**INPUT FOR THIS TASK**
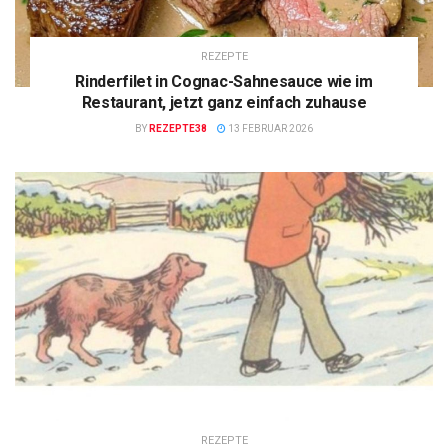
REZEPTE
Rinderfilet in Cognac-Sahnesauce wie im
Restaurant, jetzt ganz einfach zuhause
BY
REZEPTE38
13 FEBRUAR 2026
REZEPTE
--
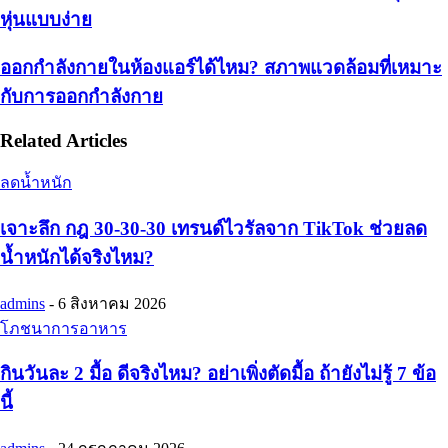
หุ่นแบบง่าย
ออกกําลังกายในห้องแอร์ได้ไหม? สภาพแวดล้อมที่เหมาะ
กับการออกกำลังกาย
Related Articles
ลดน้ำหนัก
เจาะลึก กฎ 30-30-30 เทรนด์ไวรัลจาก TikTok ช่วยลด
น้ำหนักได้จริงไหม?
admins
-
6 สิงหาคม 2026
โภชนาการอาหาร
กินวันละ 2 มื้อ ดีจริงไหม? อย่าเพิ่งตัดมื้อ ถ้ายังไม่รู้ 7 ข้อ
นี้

**ABOUT THIS EXERCISE**
Using the entries above, copy out all lines that contain the string "งไหม".

**EXPECTED ANSWER**
น้ำหนักได้จริงไหม?
กินวันละ 2 มื้อ ดีจริงไหม? อย่าเพิ่งตัดมื้อ ถ้ายังไม่รู้ 7 ข้อ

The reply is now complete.